Lazio, idee per la cultura/2

Quale spazio per l’arte contemporanea? Quale ruolo per la cultura nella nuova giunta che da febbraio sarà alla guida della regione Lazio? In attesa delle amministrative, i protagonisti del settore hanno chiesto a Nicola Zingaretti, il candidato del centrosinistra e segnatamente del Pd, di dire la sua sul sistema delle arti contemporanee. Associazioni, galleristi, fondazioni, artisti e operatori del settore si sono incontrati negli spazi della fondazione Cerere, a Roma, per confrontarsi con l’attuale presidente della provincia. Di seguito e a cadenza giornaliera pubblicheremo una sintesi degli interventi, per dare un quadro dei desiderata dei protagonisti e nel complesso – è il caso di dirlo – dello stato dell’arte nella nostra regione. A seguire il secondo intervento (dopo il primo di Fabrizio Russo) è il momento di  Alfredo Pirri, artista e guida si Aria (Artisti romani in assemblea) di cui qui presenta le proposte. L’intervento di Zingaretti può essere scoltato direttamente qui. Ringraziamo Marcello Smarrelli, la fondazione Cerere e Vocazione Roma per la disponibilità. (M. Z.)

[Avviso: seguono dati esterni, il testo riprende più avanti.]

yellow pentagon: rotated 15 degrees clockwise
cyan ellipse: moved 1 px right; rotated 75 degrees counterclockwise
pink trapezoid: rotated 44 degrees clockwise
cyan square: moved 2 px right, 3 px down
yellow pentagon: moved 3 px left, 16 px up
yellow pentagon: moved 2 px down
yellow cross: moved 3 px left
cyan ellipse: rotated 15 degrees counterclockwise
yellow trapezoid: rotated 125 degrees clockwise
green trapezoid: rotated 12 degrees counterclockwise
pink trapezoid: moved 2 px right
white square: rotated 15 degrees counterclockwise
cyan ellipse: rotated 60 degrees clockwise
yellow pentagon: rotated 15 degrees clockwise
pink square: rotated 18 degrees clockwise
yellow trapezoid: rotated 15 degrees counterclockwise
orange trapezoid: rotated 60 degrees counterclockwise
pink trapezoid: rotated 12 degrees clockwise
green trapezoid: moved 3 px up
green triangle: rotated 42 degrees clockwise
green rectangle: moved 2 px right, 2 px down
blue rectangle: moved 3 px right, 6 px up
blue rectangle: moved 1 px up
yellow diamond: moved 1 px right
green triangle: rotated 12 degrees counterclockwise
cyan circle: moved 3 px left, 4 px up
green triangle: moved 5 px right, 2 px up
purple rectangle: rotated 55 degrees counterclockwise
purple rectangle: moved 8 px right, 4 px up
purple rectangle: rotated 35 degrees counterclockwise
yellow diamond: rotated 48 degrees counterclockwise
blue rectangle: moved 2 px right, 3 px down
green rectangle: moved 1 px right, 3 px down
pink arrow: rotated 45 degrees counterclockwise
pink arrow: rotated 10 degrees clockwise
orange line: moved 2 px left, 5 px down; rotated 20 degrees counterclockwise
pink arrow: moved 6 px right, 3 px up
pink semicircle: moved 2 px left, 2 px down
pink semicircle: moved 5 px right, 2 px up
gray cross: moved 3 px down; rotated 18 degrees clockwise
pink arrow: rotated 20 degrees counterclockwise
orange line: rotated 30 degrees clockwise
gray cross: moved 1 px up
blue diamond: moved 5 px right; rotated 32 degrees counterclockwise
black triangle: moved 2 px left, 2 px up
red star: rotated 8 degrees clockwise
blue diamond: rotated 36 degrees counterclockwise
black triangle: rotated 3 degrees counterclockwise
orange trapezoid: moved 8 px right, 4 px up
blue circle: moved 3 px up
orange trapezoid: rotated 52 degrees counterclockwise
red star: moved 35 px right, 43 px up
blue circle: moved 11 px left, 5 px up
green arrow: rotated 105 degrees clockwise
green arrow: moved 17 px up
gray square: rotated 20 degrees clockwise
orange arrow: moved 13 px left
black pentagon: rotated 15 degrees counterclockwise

Proveniamo da un’epoca di grande difficoltà. Qualcosa di simile al dopoguerra ma senza la coesione ideologica che ha permesso di uscire fuori da quella tragedia. Ogni forma di vivere collettivo è definitivamente venuto meno e non è neanche pensabile che si possa ricostruire la casa collettiva come era e dove era al pari di come si è fatto ovunque in Europa dopo l’evento bellico. Su questo argomento nessuna illusione è possibile. Bisognerà semmai avventurarsi in un mondo sconosciuto del quale non sappiamo nulla, nel quale nulla ci aiuta a vivere dimenticando per sempre quello che ci ha fatto da guida. In questo senso per esempio la (seppure nobile) questione citata in apertura dell’incontro dell’arte come terapia (sia medica che sociale) non può accontentare i nostri dubbi, bisogna invece insistere su qualcosa di intrinseco nell’arte, qualcosa a cui dare fiducia a occhi chiusi, qualcosa che si genera in maniera spontanea come una fonte d’acqua viva. Se la politica saprà farsi fonte noi ne berremo. Alfredo Pirri

Queste le proposte di Aria:

Durante i nostri incontri si è affermato il desiderio di iniziare un percorso, né breve né effimero, finalizzato a riportare gli artisti, con le loro imprese ideali, le loro fragilità e le loro glorie al centro dell’interesse del dibattito artistico e del più ampio mondo. Per dare corpo a questo percorso, abbiamo bisogno di luoghi e rapporti nuovi senza ricadere nella banalizzazione già sperimentata dell’alternativa generic– specific. Gli artisti col proprio lavoro danno già indicazioni esplicite sull’identità di questi percorsi, allargando confini finora sigillati e al contempo tracciando una linea di demarcazione (trasparente come il vetro e pericolosa come un serpente) che separa il significato del loro lavoro da ogni atteggiamento genericamente creativo. Mostrare l’arte dovrebbe poter significare narrare qualcosa, far parte di una storia e poterla raccontare, svolgere allo stesso tempo un atto solitario e comune. Solitario, perché tale è il rischio dell’immagine, comune perché questo rischio si tramandi con il linguaggio. I luoghi dell’arte sono quelli che tutelano il rischio dell’immagine favorendone l’identità singolare. Pensiamo a luoghi-simbolo, ma anche luoghi-passaggio. Luoghi chiusi o aperti che favoriscano lo scambio d’identità differenti. Abbiamo questi luoghi? Luoghi capaci di narrare? Luoghi per l’arte, capaci di mostrarci limiti e gioie dell’essere umano? Questi luoghi esistono; a volte sono i luoghi stessi dell’arte che tutti frequentiamo, altre volte sono porticati ombrosi dove le voci dei passanti rimbombano, piazze chiuse come chiostri, cortili grigi di periferia, stanze di fronte al mare, biblioteche dove nessuno mette piede. Questi luoghi esistono dentro di noi, siamo noi stessi, la nostra testa, la nostra casa, il nostro tesoro. Altre volte sono da costruire. Ne elenchiamo alcuni cui vorremmo dare vita.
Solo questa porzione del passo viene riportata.